Word for word, reproduce every line of the data below.

(Stored records)
***

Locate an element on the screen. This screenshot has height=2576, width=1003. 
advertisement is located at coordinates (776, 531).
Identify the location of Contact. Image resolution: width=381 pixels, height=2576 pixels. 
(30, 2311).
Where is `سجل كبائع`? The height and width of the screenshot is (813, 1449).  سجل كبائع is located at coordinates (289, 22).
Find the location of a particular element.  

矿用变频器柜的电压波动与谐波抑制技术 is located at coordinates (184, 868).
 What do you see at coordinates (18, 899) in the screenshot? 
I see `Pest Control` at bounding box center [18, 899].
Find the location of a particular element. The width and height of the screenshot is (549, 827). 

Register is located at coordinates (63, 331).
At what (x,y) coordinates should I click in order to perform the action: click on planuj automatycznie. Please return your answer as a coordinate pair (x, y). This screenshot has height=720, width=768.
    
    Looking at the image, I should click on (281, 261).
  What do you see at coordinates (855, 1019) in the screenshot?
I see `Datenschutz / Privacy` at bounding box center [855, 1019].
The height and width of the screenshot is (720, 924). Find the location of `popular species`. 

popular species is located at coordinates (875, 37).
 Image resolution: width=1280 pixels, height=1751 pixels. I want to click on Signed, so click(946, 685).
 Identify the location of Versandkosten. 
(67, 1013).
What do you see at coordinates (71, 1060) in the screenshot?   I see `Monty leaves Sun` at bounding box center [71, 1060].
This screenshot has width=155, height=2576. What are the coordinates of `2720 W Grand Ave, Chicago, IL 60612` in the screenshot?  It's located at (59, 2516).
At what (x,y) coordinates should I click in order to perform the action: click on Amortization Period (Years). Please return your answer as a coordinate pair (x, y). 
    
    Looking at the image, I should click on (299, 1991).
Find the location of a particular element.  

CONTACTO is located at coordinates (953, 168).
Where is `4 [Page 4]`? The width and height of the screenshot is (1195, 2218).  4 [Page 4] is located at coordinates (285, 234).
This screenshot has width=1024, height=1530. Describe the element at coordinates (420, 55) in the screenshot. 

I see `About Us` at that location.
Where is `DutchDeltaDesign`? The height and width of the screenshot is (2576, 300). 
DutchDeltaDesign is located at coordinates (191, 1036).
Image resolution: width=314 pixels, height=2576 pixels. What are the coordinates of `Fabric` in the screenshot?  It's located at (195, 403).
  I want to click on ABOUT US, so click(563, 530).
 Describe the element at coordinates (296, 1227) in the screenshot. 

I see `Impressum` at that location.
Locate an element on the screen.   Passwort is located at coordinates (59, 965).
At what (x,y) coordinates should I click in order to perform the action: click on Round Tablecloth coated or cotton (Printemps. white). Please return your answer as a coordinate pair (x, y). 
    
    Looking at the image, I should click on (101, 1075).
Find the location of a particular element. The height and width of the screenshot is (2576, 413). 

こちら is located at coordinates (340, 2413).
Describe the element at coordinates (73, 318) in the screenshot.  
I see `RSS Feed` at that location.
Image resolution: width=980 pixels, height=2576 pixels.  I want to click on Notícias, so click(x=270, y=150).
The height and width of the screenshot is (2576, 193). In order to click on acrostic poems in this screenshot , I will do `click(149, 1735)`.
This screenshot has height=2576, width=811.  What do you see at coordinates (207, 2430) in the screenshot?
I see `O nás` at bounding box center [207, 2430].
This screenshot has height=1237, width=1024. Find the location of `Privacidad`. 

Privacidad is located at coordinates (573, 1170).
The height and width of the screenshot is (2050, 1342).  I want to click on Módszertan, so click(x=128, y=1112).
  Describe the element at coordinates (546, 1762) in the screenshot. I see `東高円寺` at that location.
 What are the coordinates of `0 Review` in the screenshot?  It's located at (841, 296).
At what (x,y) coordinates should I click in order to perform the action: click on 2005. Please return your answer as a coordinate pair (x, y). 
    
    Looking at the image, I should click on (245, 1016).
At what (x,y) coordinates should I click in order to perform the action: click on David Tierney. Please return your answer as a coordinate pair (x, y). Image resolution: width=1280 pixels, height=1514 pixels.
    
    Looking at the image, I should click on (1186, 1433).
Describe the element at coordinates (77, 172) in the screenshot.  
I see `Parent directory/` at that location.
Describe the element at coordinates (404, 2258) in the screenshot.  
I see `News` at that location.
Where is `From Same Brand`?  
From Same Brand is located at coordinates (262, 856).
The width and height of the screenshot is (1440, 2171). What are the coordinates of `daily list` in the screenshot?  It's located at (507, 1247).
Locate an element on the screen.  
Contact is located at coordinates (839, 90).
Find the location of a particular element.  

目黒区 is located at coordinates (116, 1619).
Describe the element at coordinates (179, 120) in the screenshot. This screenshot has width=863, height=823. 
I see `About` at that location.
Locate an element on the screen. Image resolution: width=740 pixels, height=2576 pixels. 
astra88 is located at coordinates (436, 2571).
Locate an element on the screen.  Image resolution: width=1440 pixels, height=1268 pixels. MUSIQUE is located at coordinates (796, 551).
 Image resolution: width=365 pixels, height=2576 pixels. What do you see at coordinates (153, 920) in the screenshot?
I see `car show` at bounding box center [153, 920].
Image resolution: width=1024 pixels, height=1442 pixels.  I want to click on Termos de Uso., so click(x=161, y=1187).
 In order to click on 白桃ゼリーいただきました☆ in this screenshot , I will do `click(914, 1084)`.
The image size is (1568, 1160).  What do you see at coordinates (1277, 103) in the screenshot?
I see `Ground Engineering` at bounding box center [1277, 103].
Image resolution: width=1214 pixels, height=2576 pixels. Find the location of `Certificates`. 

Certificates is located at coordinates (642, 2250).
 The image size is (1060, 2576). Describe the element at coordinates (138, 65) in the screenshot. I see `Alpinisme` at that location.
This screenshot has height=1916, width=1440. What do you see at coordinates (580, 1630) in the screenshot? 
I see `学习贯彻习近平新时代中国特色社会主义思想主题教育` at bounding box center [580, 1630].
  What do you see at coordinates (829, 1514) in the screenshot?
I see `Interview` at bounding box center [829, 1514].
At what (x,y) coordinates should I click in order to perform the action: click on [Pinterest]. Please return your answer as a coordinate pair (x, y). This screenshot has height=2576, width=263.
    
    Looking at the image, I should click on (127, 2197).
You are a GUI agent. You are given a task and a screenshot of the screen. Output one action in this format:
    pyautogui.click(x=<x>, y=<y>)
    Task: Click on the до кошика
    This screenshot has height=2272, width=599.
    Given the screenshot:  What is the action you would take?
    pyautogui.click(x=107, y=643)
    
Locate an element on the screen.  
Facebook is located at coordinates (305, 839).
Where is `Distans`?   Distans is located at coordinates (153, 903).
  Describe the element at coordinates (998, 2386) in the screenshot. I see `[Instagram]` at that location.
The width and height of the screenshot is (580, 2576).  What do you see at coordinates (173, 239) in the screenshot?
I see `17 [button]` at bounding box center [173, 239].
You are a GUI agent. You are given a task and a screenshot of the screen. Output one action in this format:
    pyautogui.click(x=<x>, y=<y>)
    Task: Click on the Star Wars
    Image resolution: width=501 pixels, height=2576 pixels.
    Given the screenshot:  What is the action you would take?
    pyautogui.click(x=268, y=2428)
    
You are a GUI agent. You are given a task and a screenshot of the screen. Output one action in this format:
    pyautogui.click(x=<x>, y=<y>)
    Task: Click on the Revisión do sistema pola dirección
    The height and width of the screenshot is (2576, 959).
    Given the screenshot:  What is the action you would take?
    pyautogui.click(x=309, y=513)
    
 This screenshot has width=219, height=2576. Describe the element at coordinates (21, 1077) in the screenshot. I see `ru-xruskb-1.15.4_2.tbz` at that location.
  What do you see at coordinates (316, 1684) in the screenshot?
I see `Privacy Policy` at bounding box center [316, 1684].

***

### Result of the exercise
Locate an element on the screen. This screenshot has height=2576, width=1003. 
advertisement is located at coordinates (776, 531).
Identify the location of Contact. Image resolution: width=381 pixels, height=2576 pixels. 
(30, 2311).
Where is `سجل كبائع`? The height and width of the screenshot is (813, 1449).  سجل كبائع is located at coordinates (289, 22).
Find the location of a particular element.  

矿用变频器柜的电压波动与谐波抑制技术 is located at coordinates (184, 868).
 What do you see at coordinates (18, 899) in the screenshot? 
I see `Pest Control` at bounding box center [18, 899].
Find the location of a particular element. The width and height of the screenshot is (549, 827). 

Register is located at coordinates (63, 331).
At what (x,y) coordinates should I click in order to perform the action: click on planuj automatycznie. Please return your answer as a coordinate pair (x, y). This screenshot has height=720, width=768.
    
    Looking at the image, I should click on (281, 261).
  What do you see at coordinates (855, 1019) in the screenshot?
I see `Datenschutz / Privacy` at bounding box center [855, 1019].
The height and width of the screenshot is (720, 924). Find the location of `popular species`. 

popular species is located at coordinates (875, 37).
 Image resolution: width=1280 pixels, height=1751 pixels. I want to click on Signed, so click(946, 685).
 Identify the location of Versandkosten. 
(67, 1013).
What do you see at coordinates (71, 1060) in the screenshot?   I see `Monty leaves Sun` at bounding box center [71, 1060].
This screenshot has width=155, height=2576. What are the coordinates of `2720 W Grand Ave, Chicago, IL 60612` in the screenshot?  It's located at (59, 2516).
At what (x,y) coordinates should I click in order to perform the action: click on Amortization Period (Years). Please return your answer as a coordinate pair (x, y). 
    
    Looking at the image, I should click on (299, 1991).
Find the location of a particular element.  

CONTACTO is located at coordinates (953, 168).
Where is `4 [Page 4]`? The width and height of the screenshot is (1195, 2218).  4 [Page 4] is located at coordinates (285, 234).
This screenshot has width=1024, height=1530. Describe the element at coordinates (420, 55) in the screenshot. 

I see `About Us` at that location.
Where is `DutchDeltaDesign`? The height and width of the screenshot is (2576, 300). 
DutchDeltaDesign is located at coordinates (191, 1036).
Image resolution: width=314 pixels, height=2576 pixels. What are the coordinates of `Fabric` in the screenshot?  It's located at (195, 403).
  I want to click on ABOUT US, so click(563, 530).
 Describe the element at coordinates (296, 1227) in the screenshot. 

I see `Impressum` at that location.
Locate an element on the screen.   Passwort is located at coordinates (59, 965).
At what (x,y) coordinates should I click in order to perform the action: click on Round Tablecloth coated or cotton (Printemps. white). Please return your answer as a coordinate pair (x, y). 
    
    Looking at the image, I should click on (101, 1075).
Find the location of a particular element. The height and width of the screenshot is (2576, 413). 

こちら is located at coordinates (340, 2413).
Describe the element at coordinates (73, 318) in the screenshot.  
I see `RSS Feed` at that location.
Image resolution: width=980 pixels, height=2576 pixels.  I want to click on Notícias, so click(x=270, y=150).
The height and width of the screenshot is (2576, 193). In order to click on acrostic poems in this screenshot , I will do `click(149, 1735)`.
This screenshot has height=2576, width=811.  What do you see at coordinates (207, 2430) in the screenshot?
I see `O nás` at bounding box center [207, 2430].
This screenshot has height=1237, width=1024. Find the location of `Privacidad`. 

Privacidad is located at coordinates (573, 1170).
The height and width of the screenshot is (2050, 1342).  I want to click on Módszertan, so click(x=128, y=1112).
  Describe the element at coordinates (546, 1762) in the screenshot. I see `東高円寺` at that location.
 What are the coordinates of `0 Review` in the screenshot?  It's located at (841, 296).
At what (x,y) coordinates should I click in order to perform the action: click on 2005. Please return your answer as a coordinate pair (x, y). 
    
    Looking at the image, I should click on (245, 1016).
At what (x,y) coordinates should I click in order to perform the action: click on David Tierney. Please return your answer as a coordinate pair (x, y). Image resolution: width=1280 pixels, height=1514 pixels.
    
    Looking at the image, I should click on (1186, 1433).
Describe the element at coordinates (77, 172) in the screenshot.  
I see `Parent directory/` at that location.
Describe the element at coordinates (404, 2258) in the screenshot.  
I see `News` at that location.
Where is `From Same Brand`?  
From Same Brand is located at coordinates (262, 856).
The width and height of the screenshot is (1440, 2171). What are the coordinates of `daily list` in the screenshot?  It's located at (507, 1247).
Locate an element on the screen.  
Contact is located at coordinates (839, 90).
Find the location of a particular element.  

目黒区 is located at coordinates (116, 1619).
Describe the element at coordinates (179, 120) in the screenshot. This screenshot has width=863, height=823. 
I see `About` at that location.
Locate an element on the screen. Image resolution: width=740 pixels, height=2576 pixels. 
astra88 is located at coordinates (436, 2571).
Locate an element on the screen.  Image resolution: width=1440 pixels, height=1268 pixels. MUSIQUE is located at coordinates (796, 551).
 Image resolution: width=365 pixels, height=2576 pixels. What do you see at coordinates (153, 920) in the screenshot?
I see `car show` at bounding box center [153, 920].
Image resolution: width=1024 pixels, height=1442 pixels.  I want to click on Termos de Uso., so click(x=161, y=1187).
 In order to click on 白桃ゼリーいただきました☆ in this screenshot , I will do `click(914, 1084)`.
The image size is (1568, 1160).  What do you see at coordinates (1277, 103) in the screenshot?
I see `Ground Engineering` at bounding box center [1277, 103].
Image resolution: width=1214 pixels, height=2576 pixels. Find the location of `Certificates`. 

Certificates is located at coordinates (642, 2250).
 The image size is (1060, 2576). Describe the element at coordinates (138, 65) in the screenshot. I see `Alpinisme` at that location.
This screenshot has height=1916, width=1440. What do you see at coordinates (580, 1630) in the screenshot? 
I see `学习贯彻习近平新时代中国特色社会主义思想主题教育` at bounding box center [580, 1630].
  What do you see at coordinates (829, 1514) in the screenshot?
I see `Interview` at bounding box center [829, 1514].
At what (x,y) coordinates should I click in order to perform the action: click on [Pinterest]. Please return your answer as a coordinate pair (x, y). This screenshot has height=2576, width=263.
    
    Looking at the image, I should click on (127, 2197).
You are a GUI agent. You are given a task and a screenshot of the screen. Output one action in this format:
    pyautogui.click(x=<x>, y=<y>)
    Task: Click on the до кошика
    This screenshot has height=2272, width=599.
    Given the screenshot:  What is the action you would take?
    pyautogui.click(x=107, y=643)
    
Locate an element on the screen.  
Facebook is located at coordinates (305, 839).
Where is `Distans`?   Distans is located at coordinates (153, 903).
  Describe the element at coordinates (998, 2386) in the screenshot. I see `[Instagram]` at that location.
The width and height of the screenshot is (580, 2576).  What do you see at coordinates (173, 239) in the screenshot?
I see `17 [button]` at bounding box center [173, 239].
You are a GUI agent. You are given a task and a screenshot of the screen. Output one action in this format:
    pyautogui.click(x=<x>, y=<y>)
    Task: Click on the Star Wars
    Image resolution: width=501 pixels, height=2576 pixels.
    Given the screenshot:  What is the action you would take?
    pyautogui.click(x=268, y=2428)
    
You are a GUI agent. You are given a task and a screenshot of the screen. Output one action in this format:
    pyautogui.click(x=<x>, y=<y>)
    Task: Click on the Revisión do sistema pola dirección
    The height and width of the screenshot is (2576, 959).
    Given the screenshot:  What is the action you would take?
    pyautogui.click(x=309, y=513)
    
 This screenshot has width=219, height=2576. Describe the element at coordinates (21, 1077) in the screenshot. I see `ru-xruskb-1.15.4_2.tbz` at that location.
  What do you see at coordinates (316, 1684) in the screenshot?
I see `Privacy Policy` at bounding box center [316, 1684].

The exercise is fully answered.